Standard Chartered eyes growth in private banking with hiring spree
Standard Chartered is set to embark on a recruitment spree in Asia as part of a plan to grow its private banking assets to roughly $100bn (£82bn).
Over the next two to three years the lender is set to hire 30-40 private bankers every year to bulk up its private bank assets by 50 per cent, Standard Chartered’s global head for private banking and wealth management Didier von Daeniken told Reuters.
Daeniken said: “Our ambition is to see us cross the $100bn mark.

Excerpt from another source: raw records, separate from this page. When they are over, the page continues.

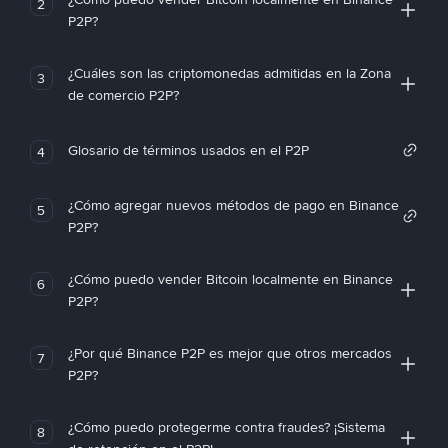
2
P2P?
¿Cuáles son las criptomonedas admitidas en la Zona
3
de comercio P2P?
Glosario de términos usados en el P2P
4
¿Cómo agregar nuevos métodos de pago en Binance
5
P2P?
¿Cómo puedo vender Bitcoin localmente en Binance
6
P2P?
¿Por qué Binance P2P es mejor que otros mercados
7
P2P?
¿Cómo puedo protegerme contra fraudes? ¡Sistema
8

That makes us meaningful internally for the group, that makes us a meaningful player in this landscape…Hitting $100bn can give us credibility internally, help us to attract talent.”

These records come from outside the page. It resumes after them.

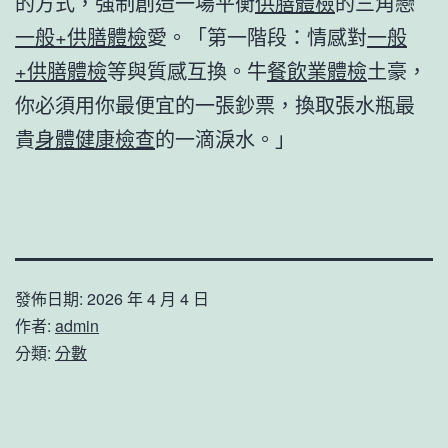
的方式，強制創造一場平衡
供膳體檢
的三角戀
一般+供膳體檢
愛。「第一階段：情感對
一般
+供膳體檢
等與質感互換。牛
餐飲業體檢
土豪，
你必須用你最便宜的一張鈔票，換取張水瓶最
貴
身體健康檢查
的一滴淚水。」
發佈日期:
2026 年 4 月 4 日
作者:
admin
分類:
分數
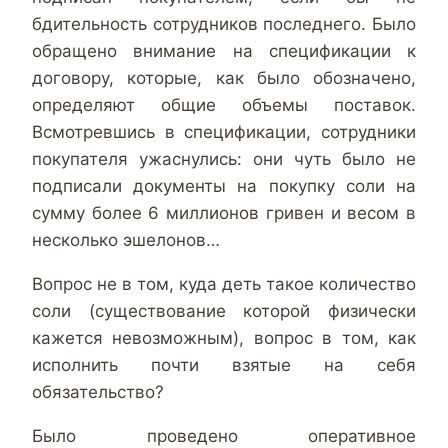
бдительность сотрудников последнего. Было
обращено внимание на спецификации к
договору, которые, как было обозначено,
определяют общие объемы поставок.
Всмотревшись в спецификации, сотрудники
покупателя ужаснулись: они чуть было не
подписали документы на покупку соли на
сумму более 6 миллионов гривен и весом в
несколько эшелонов…
Вопрос не в том, куда деть такое количество
соли (существование которой физически
кажется невозможным), вопрос в том, как
исполнить почти взятые на себя
обязательство?
Было проведено оперативное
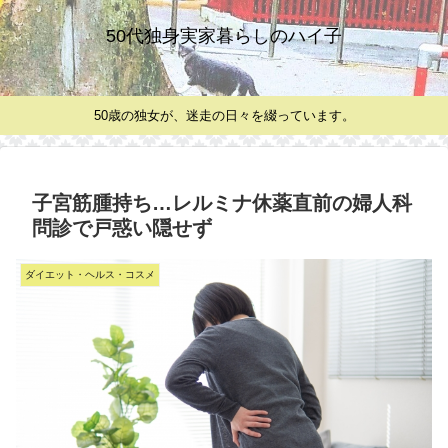
50代独身実家暮らしのハイ子
50歳の独女が、迷走の日々を綴っています。
子宮筋腫持ち…レルミナ休薬直前の婦人科
問診で戸惑い隠せず
ダイエット・ヘルス・コスメ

The lender’s senior executive added that the private banking unit had come a long way “but the task before us is as difficult because we really have to maintain the momentum in a difficult market environment.”
With most of the new jobs expected in Hong Kong and Singapore, the London-based bank is planning to lure in more of the firm’s corporate and institutional banking clients within Asia.
“With $65bn we are definitely not among the largest, but we are part…of a company with a large balance sheet, with an unmatched presence locally in all the markets, which really matters when you cover the emerging markets,” Daeniken added.
The comments come several weeks after the lender posted a three per cent rise in pre-tax profits to £1.99bn, topping analyst estimates.
Standard Chartered warned that the current trade war between China and the US would “continue to reverberate” in 2019.
However, chief executive Bill Winters said in an earnings call that the impact of the trade friction had been “pretty limited” so far.